Several former intelligence officials who signed the now-notorious letter dismissing a bombshell report on a laptop belonging to the son of President Joe Biden as "Russian disinformation" are going to serve on a new advisory group created by the U.S. Department of Homeland Security.
Homeland Security Secretary Alejandro Mayorkas on Tuesday announced the establishment of the Homeland Intelligence Experts Group, which is tasked with meeting four times a year to provide the agency with input on some of the "most complex problems and challenges," including terrorism, fentanyl, "transborder issues," and new technology.
The group includes former senior intelligence officials, journalists, and "prominent human rights and civil liberties advocates," according to Mr. Mayorkas. Some of them are known for attempting to discredit the New York Post's Hunter Biden laptop stories in a public letter in the weeks leading to the 2020 presidential election.
The letter was written on Oct. 19, 2020, just five days after the Post published its first story on emails, photos, and videos found on a laptop Hunter Biden had abandoned at a repair shop in Delaware. In the letter, 51 former intelligence officials claimed this story "has all the classic earmarks of a Russian information operation."
"If we are right, this is Russia trying to influence how Americans vote in this election, and we believe strongly that Americans need to be aware of this," the signers wrote.
Mainstream media reports of the letter were picked up by many prominent Democrats in response to questions raised from the exposé. Then-Democratic presidential candidate Joe Biden also cited the letter during a debate against his opponent, incumbent Republican President Donald Trump, accusing him of spreading false information planted by the Russian government.
"There are 50 former national intelligence folks who said that what he's accusing me of is a Russian plant," he said. "Five former heads of the CIA, both parties, say what he's saying is a bunch of garbage. Nobody believes it except his good friend Rudy Giuliani."
Hunter Biden, who claimed in 2020 that the laptop might not be his at all, that it "could be" stolen from him, or that it was a scheme by "Russian intelligence," eventually also admitted that the device indeed belonged to him.
Three of the 51 laptop letter signers are joining Mr. Mayorkas's expert group: former CIA Director John Brennan, former National Intelligence Director James Clapper, and former CIA Operations Officer Paul Kolbe.
"The security of the American people depends on our capacity to collect, generate, and disseminate actionable intelligence to our federal, state, local, territorial, tribal, campus, and private sector partners," Mr. Mayorkas said in a statement. "I express my deep gratitude to these distinguished individuals for dedicating their exceptional expertise, experience, and vision to our critical mission."
The expert group will be working under Secretary for Intelligence and Analysis Ken Wainstein, as well as Counterterrorism Coordinator Nicholas Rasmussen, another signatory of the Hunter Biden laptop letter.
Mr. Rasmussen, who landed his current job in November 2022, was among the signatories who went on to be promoted to senior Biden administration posts.

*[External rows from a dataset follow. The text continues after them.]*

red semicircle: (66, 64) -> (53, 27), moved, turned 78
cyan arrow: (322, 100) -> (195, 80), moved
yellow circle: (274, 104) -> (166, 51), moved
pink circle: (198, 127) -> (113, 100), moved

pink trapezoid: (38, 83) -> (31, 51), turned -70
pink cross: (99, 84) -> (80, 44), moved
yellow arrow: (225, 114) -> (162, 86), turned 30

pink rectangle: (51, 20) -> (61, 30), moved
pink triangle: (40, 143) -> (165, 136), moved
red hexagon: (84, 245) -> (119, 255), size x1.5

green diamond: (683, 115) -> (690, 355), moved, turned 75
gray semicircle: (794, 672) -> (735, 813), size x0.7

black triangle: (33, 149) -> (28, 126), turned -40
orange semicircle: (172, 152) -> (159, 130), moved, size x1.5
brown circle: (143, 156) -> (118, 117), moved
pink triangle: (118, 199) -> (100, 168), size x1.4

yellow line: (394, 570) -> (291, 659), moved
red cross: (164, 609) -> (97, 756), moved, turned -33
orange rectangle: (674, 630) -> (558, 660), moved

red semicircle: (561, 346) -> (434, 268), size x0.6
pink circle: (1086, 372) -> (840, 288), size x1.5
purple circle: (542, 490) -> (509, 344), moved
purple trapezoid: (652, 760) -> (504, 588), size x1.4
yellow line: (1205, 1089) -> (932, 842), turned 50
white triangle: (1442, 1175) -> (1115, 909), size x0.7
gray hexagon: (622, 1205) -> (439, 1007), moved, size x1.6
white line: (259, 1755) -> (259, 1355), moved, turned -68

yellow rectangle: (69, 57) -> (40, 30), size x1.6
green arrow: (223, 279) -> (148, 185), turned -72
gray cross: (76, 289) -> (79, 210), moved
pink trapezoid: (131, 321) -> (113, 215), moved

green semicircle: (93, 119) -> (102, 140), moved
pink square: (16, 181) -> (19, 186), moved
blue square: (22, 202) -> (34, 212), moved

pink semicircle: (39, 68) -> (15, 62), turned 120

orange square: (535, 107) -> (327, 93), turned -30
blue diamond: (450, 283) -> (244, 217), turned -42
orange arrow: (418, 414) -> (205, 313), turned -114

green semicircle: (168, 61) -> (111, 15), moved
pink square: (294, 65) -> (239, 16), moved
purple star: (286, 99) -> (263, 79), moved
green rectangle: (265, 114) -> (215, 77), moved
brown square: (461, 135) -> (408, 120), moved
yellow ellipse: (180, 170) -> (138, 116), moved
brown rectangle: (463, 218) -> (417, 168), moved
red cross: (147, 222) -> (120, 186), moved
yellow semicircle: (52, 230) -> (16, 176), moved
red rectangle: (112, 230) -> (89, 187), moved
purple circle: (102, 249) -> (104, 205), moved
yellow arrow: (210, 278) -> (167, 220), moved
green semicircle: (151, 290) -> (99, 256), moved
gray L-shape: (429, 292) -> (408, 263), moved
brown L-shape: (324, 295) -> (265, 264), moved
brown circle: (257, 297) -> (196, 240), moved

Some others include former CIA Chief of Staff Jeremy Bash, who President Biden handpicked last August to serve on his Intelligence Advisory Board; and former National Counterterrorism Center Deputy Director Russell Travers, who served as the deputy homeland security adviser for the National Security Council from January 2021 to October 2021.
Another laptop letter signer, former CIA Inspector General David Buckley, went on to work as staff director for the House Jan. 6 committee until its dissolution this January.